Here, too, it is worth pausing to consider the sophistry of this comparison. Even the Lehi, the most hardcore of all Jewish resistance movements, wanted nothing more than an end to the British mandate in Palestine, while Hamas is nowhere near as rational. In article eight of its covenant, it states its mission crisply: “Allah is its goal, the Prophet its model, the Qur’an its Constitution, Jihad its path and death for the case of Allah its most sublime belief.”
But Greenwald is much more than an inattentive student of history. As he ended his discussion, he once again brought up the argument about Hamas’ democratic legitimacy and once again returned to the same poorly defined terms and elusive syllogisms. No matter how closely you read his comments, they offer but one logical interpretation: Any use of force is forbidden and criminal when applied by Israel but understandable and even commendable when undertaken by its enemies. The same point of view popped up later in the interview, as Spitzer attempted in vain to coax Greenwald to comment on whether he believed Israel had the right to defend itself. Greenwald evaded the question because, for him, it hardly matters. The good guys are good and the bad are bad, and so it doesn’t really matter what they believe, say, or do.
A subtler variation of Greenwald’s cartoonish approach is on display in the work of James Bamford. Heralded as our finest investigative journalist covering the NSA—he is the author of three books about the agency—Bamford has spent the last five years repeating his favorite cautionary tale, the one about how America’s spymasters are secretly powered by Israeli cunning. Last year, for example, Bamford wrote a story in Wired titled “Shady Companies With Ties to Israel Wiretap the U.S. for the NSA,” revealing the role two Israeli technology firms play in making the agency’s surveillance infrastructure possible.
“In a rare and candid admission to Forbes,” Bamford wrote, “Retired Brig.
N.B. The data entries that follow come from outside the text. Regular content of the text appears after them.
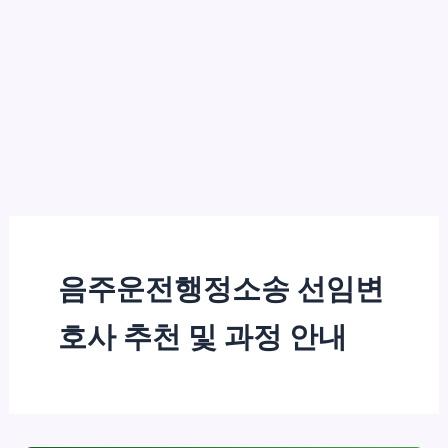
음주운전행정소송 선임변
호사 추천 및 과정 안내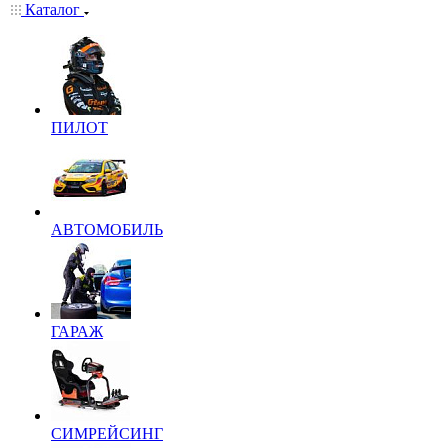
Каталог
ПИЛОТ
АВТОМОБИЛЬ
ГАРАЖ
СИМРЕЙСИНГ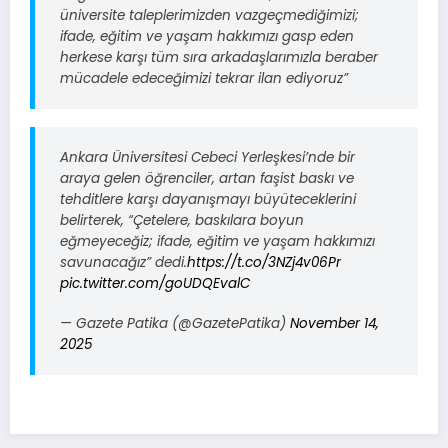
üniversite taleplerimizden vazgeçmediğimizi;
ifade, eğitim ve yaşam hakkımızı gasp eden
herkese karşı tüm sıra arkadaşlarımızla beraber
mücadele edeceğimizi tekrar ilan ediyoruz”
Ankara Üniversitesi Cebeci Yerleşkesi’nde bir
araya gelen öğrenciler, artan faşist baskı ve
tehditlere karşı dayanışmayı büyüteceklerini
belirterek, “Çetelere, baskılara boyun
eğmeyeceğiz; ifade, eğitim ve yaşam hakkımızı
savunacağız” dedi.
https://t.co/3NZj4v06Pr
pic.twitter.com/goUDQEvalC
— Gazete Patika (@GazetePatika)
November 14,
2025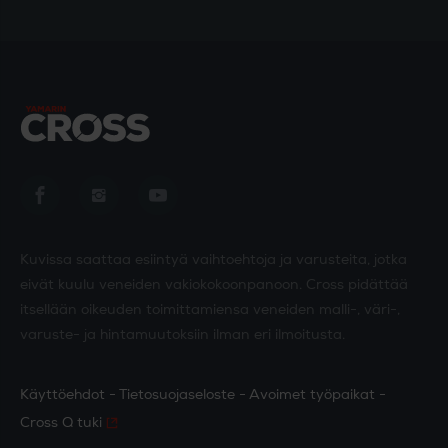
Yamarin Cross in Facebook
Yamarin Cross in Instagram
Yamarin Cross in Youtube
Kuvissa saattaa esiintyä vaihtoehtoja ja varusteita, jotka
eivät kuulu veneiden vakiokokoonpanoon. Cross pidättää
itsellään oikeuden toimittamiensa veneiden malli-, väri-,
varuste- ja hintamuutoksiin ilman eri ilmoitusta.
Käyttöehdot
Tietosuojaseloste
Avoimet työpaikat
Cross Q tuki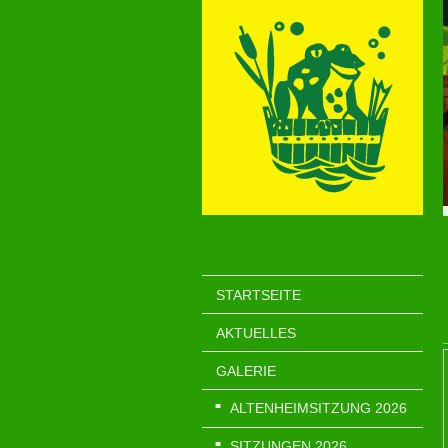
STARTSEITE
AKTUELLES
GALERIE
ALTENHEIMSITZUNG 2026
SITZUNGEN 2026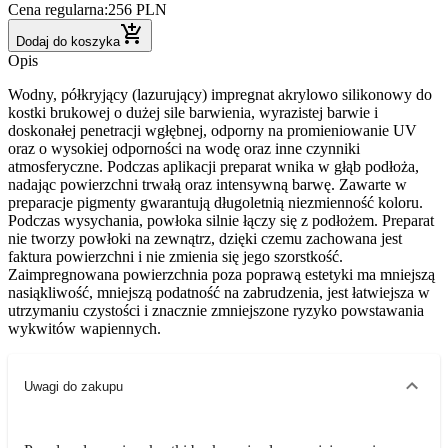
Cena regularna:
256 PLN
Dodaj do koszyka
Opis
Wodny, półkryjący (lazurujący) impregnat akrylowo silikonowy do
kostki brukowej o dużej sile barwienia, wyrazistej barwie i
doskonałej penetracji wgłębnej, odporny na promieniowanie UV
oraz o wysokiej odporności na wodę oraz inne czynniki
atmosferyczne. Podczas aplikacji preparat wnika w głąb podłoża,
nadając powierzchni trwałą oraz intensywną barwę. Zawarte w
preparacje pigmenty gwarantują długoletnią niezmienność koloru.
Podczas wysychania, powłoka silnie łączy się z podłożem. Preparat
nie tworzy powłoki na zewnątrz, dzięki czemu zachowana jest
faktura powierzchni i nie zmienia się jego szorstkość.
Zaimpregnowana powierzchnia poza poprawą estetyki ma mniejszą
nasiąkliwość, mniejszą podatność na zabrudzenia, jest łatwiejsza w
utrzymaniu czystości i znacznie zmniejszone ryzyko powstawania
wykwitów wapiennych.
Uwagi do zakupu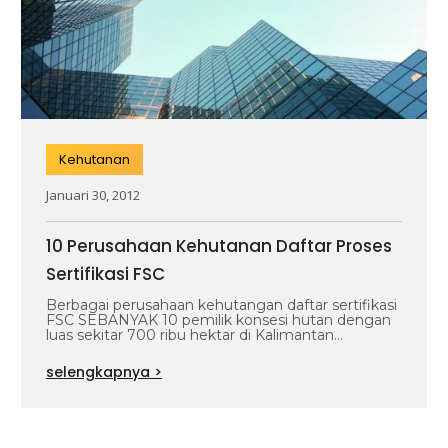
Kehutanan
Januari 30, 2012
10 Perusahaan Kehutanan Daftar Proses
Sertifikasi FSC
Berbagai perusahaan kehutangan daftar sertifikasi
FSC SEBANYAK 10 pemilik konsesi hutan dengan
luas sekitar 700 ribu hektar di Kalimantan
bergabung…
selengkapnya >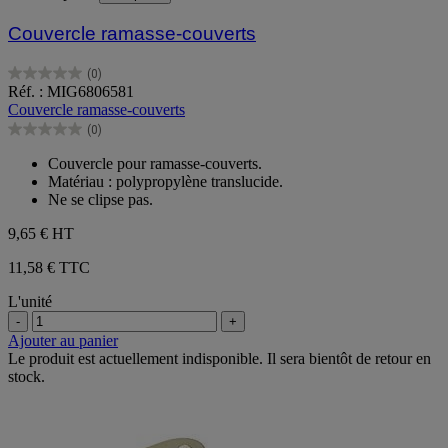
Couvercle ramasse-couverts
(0)
0.0
Réf. : MIG6806581
sur
Couvercle ramasse-couverts
5
(0)
étoiles.
0.0
sur
Couvercle pour ramasse-couverts.
5
Matériau : polypropylène translucide.
étoiles.
Ne se clipse pas.
9,65 €
HT
11,58 € TTC
L'unité
-
+
Ajouter au panier
Le produit est actuellement indisponible. Il sera bientôt de retour en
stock.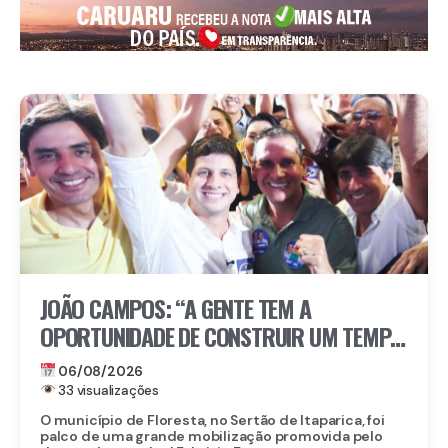
JOÃO CAMPOS: “A GENTE TEM A
OPORTUNIDADE DE CONSTRUIR UM TEMPO
BOM PELA FRENTE”
06/08/2026
33 visualizações
O município de Floresta, no Sertão de Itaparica, foi
palco de uma grande mobilização promovida pelo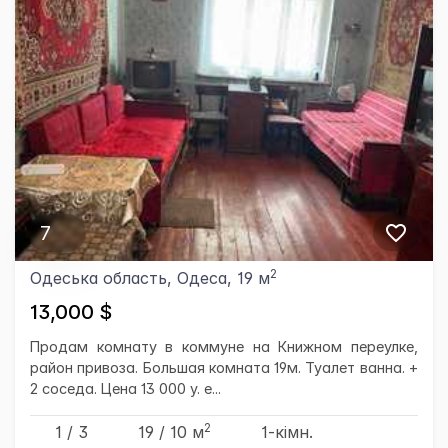
7
2
Одеська область, Одеса, 19 м
13,000 $
Продам комнату в коммуне на Книжном переулке,
район привоза. Большая комната 19м. Туалет ванна. +
2 соседа. Цена 13 000 у. е...
2
1 / 3
19
/ 10
м
1-кімн.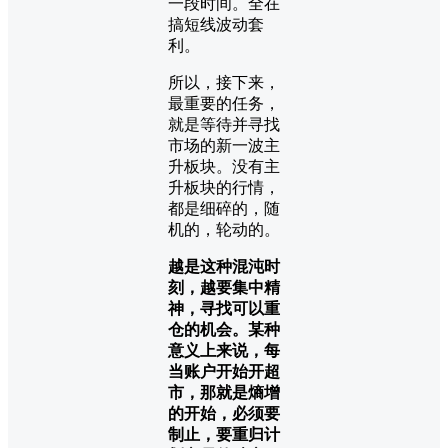
一段时间。全在
搞短线波动套
利。
所以，接下来，
最重要的任务，
就是等待并寻找
市场的新一波主
升板块。没有主
升板块的行情，
都是细碎的，随
机的，轮动的。
越是这种混沌时
刻，越要集中精
神，寻找可以重
仓的机会。某种
意义上来说，每
当账户开始开超
市，那就是熵增
的开始，必须要
制止，要重归计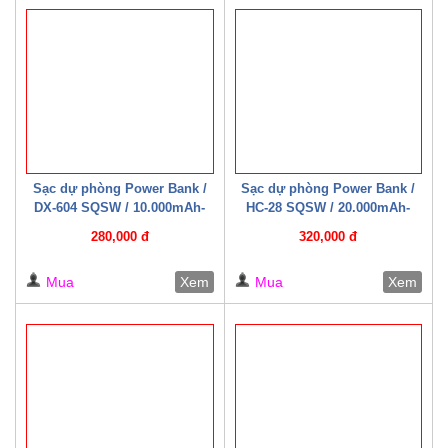
Sạc dự phòng Power Bank /
Sạc dự phòng Power Bank /
DX-604 SQSW / 10.000mAh-
HC-28 SQSW / 20.000mAh-
22.5W ( Có cáp sạc kèm theo )
22.5W ( Có cáp sạc kèm theo )
280,000 đ
320,000 đ
Trắng/ Đen
Mua
Xem
Mua
Xem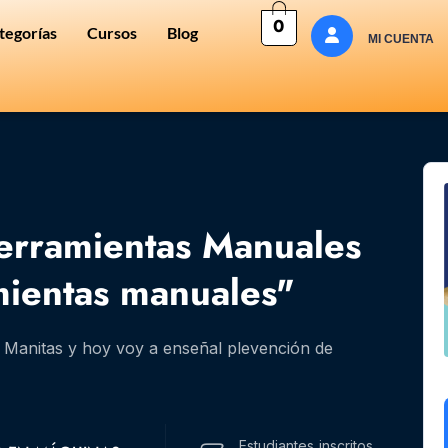
0
tegorías
Cursos
Blog
MI CUENTA
rramientas Manuales
amientas manuales"
o Manitas y hoy voy a enseñal plevención de
Estudiantes
inscritos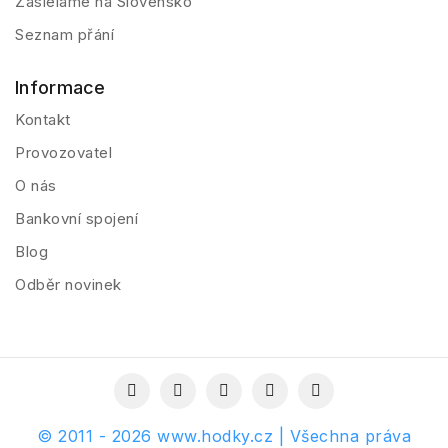
Zasielame na Slovensko
Seznam přání
Informace
Kontakt
Provozovatel
O nás
Bankovní spojení
Blog
Odběr novinek
© 2011 - 2026 www.hodky.cz | Všechna práva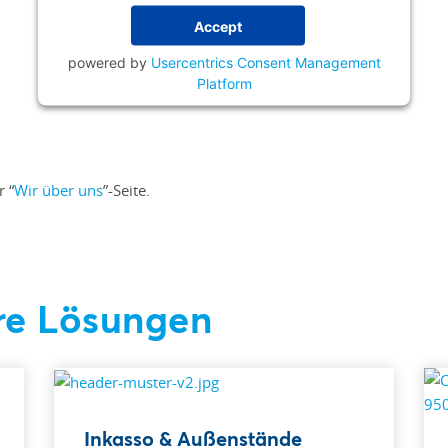
Accept
powered by
Usercentrics Consent Management
Platform
 “
Wir über uns
”-Seite.
re Lösungen
Inkasso & Außenstände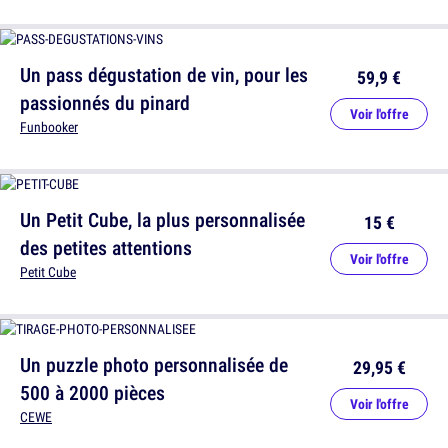
Un pass dégustation de vin, pour les
59,9 €
passionnés du pinard
Voir l'offre
Funbooker
Un Petit Cube, la plus personnalisée
15 €
des petites attentions
Voir l'offre
Petit Cube
Un puzzle photo personnalisée de
29,95 €
500 à 2000 pièces
Voir l'offre
CEWE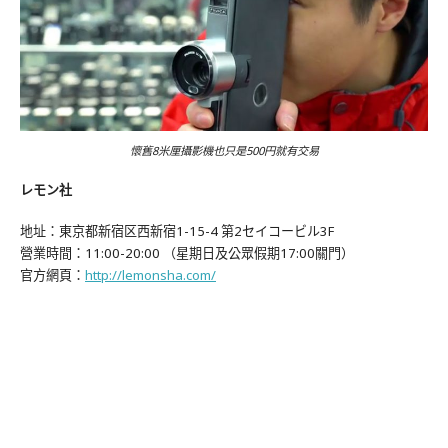
懷舊8米厘攝影機也只是500円就有交易
レモン社
地址：東京都新宿区西新宿1-15-4 第2セイコービル3F
營業時間：11:00-20:00 （星期日及公眾假期17:00關門）
官方網頁：
http://lemonsha.com/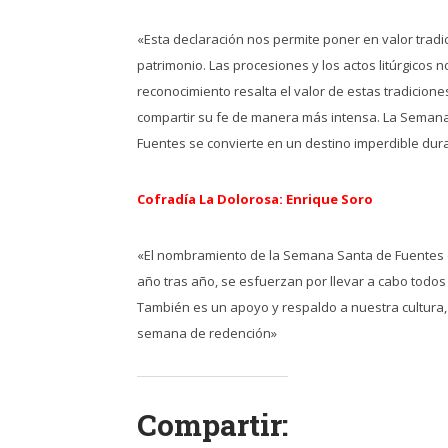
«Esta declaración nos permite poner en valor tradic
patrimonio. Las procesiones y los actos litúrgicos no
reconocimiento resalta el valor de estas tradicione
compartir su fe de manera más intensa. La Semana S
Fuentes se convierte en un destino imperdible dur
Cofradía La Dolorosa: Enrique Soro
«El nombramiento de la Semana Santa de Fuentes d
año tras año, se esfuerzan por llevar a cabo todos
También es un apoyo y respaldo a nuestra cultura,
semana de redención»
Compartir: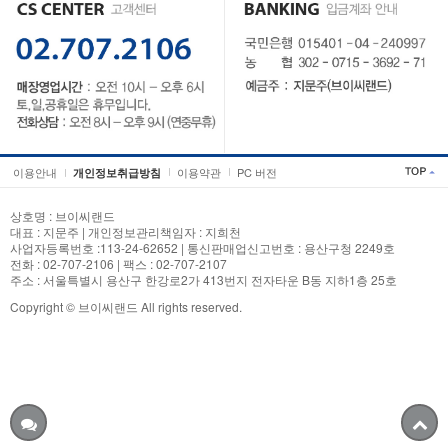
이용안내
이용약관
PC 버전
개인정보취급방침
상호명 : 브이씨랜드
대표 : 지문주 | 개인정보관리책임자 : 지희천
사업자등록번호 :113-24-62652 | 통신판매업신고번호 : 용산구청 2249호
전화 : 02-707-2106 | 팩스 : 02-707-2107
주소 : 서울특별시 용산구 한강로2가 413번지 전자타운 B동 지하1층 25호
Copyright © 브이씨랜드 All rights reserved.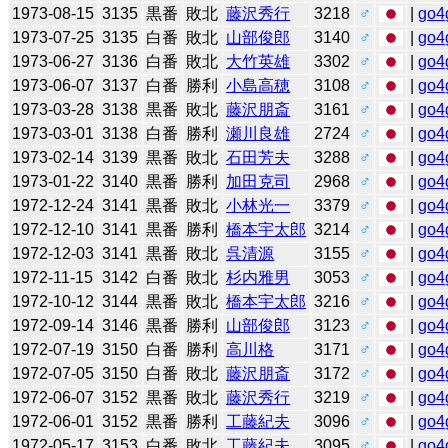
1973-08-15
3135
黒番
敗北
藤沢秀行
3218
♂
|
go4
1973-07-25
3135
白番
敗北
山部俊郎
3140
♂
|
go4
1973-06-27
3136
白番
敗北
大竹英雄
3302
♂
|
go4
1973-06-07
3137
白番
勝利
小島高穂
3108
♂
|
go4
1973-03-28
3138
黒番
敗北
藤沢朋斎
3161
♂
|
go4
1973-03-01
3138
白番
勝利
瀬川良雄
2724
♂
|
go4
1973-02-14
3139
黒番
敗北
石田芳夫
3288
♂
|
go4
1973-01-22
3140
黒番
勝利
加田克司
2968
♂
|
go4
1972-12-24
3141
黒番
敗北
小林光一
3379
♂
|
go4
1972-12-10
3141
黒番
勝利
橋本宇太郎
3214
♂
|
go4
1972-12-03
3141
黒番
敗北
呉清源
3155
♂
|
go4
1972-11-15
3142
白番
敗北
杉内雅男
3053
♂
|
go4
1972-10-12
3144
黒番
敗北
橋本宇太郎
3216
♂
|
go4
1972-09-14
3146
黒番
勝利
山部俊郎
3123
♂
|
go4
1972-07-19
3150
白番
勝利
高川格
3171
♂
|
go4
1972-07-05
3150
白番
敗北
藤沢朋斎
3172
♂
|
go4
1972-06-07
3152
黒番
敗北
藤沢秀行
3219
♂
|
go4
1972-06-01
3152
黒番
勝利
工藤紀夫
3096
♂
|
go4
1972-05-17
3153
白番
敗北
工藤紀夫
3095
♂
|
go4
Gen. Hanan Gefen, a former commander of the highly secret Unit 8200, Israel’s NSA, noted his former organization’s influence on Comverse, which owns Verint, as well as other Israeli companies that dominate the U.S. eavesdropping and surveillance market.”
It sounds like pretty damning stuff, unless one realizes two key facts. The first is that Bamford’s “rare and candid admission”—a term crucial to creating an aura of mystery and intrigue around what would have otherwise been just another one of the myriad commercial transactions that occur daily in a globalized economy—was anything but: The Israeli army’s contribution to that country’s technology scene in general, and Unit 8200’s involvement in particular, is widely discussed, including by members of the unit itself, and it formed much of the thesis of Start-Up Nation, the 2009 best-seller by Dan Senor and Saul Singer.
But even those forest-dwellers who may be honestly surprised to learn that Western armies develop and use advanced technologies—such as, to name but one prominent example, the Internet, which owes its existence to the U.S. Department of Defense—would surely not be surprised to learn that nations also sell each other stuff. Last month, for example, a report noted that the U.S. Army will pay $77 million to replace old M4 rifles with shiny, new M4A1s. The latter are produced by FN Herstal, a subsidiary of the Herstal Group, a corporation that is entirely owned by the Walloon Region of Belgium, which is to say, by a foreign government. But don’t expect Bamford et al., to evoke the same ominous hum about the infiltration of the Walloons; foreign military contracts, apparently, are only a terrifying evil that threatens to undermine American democracy when the foreign companies are Israeli.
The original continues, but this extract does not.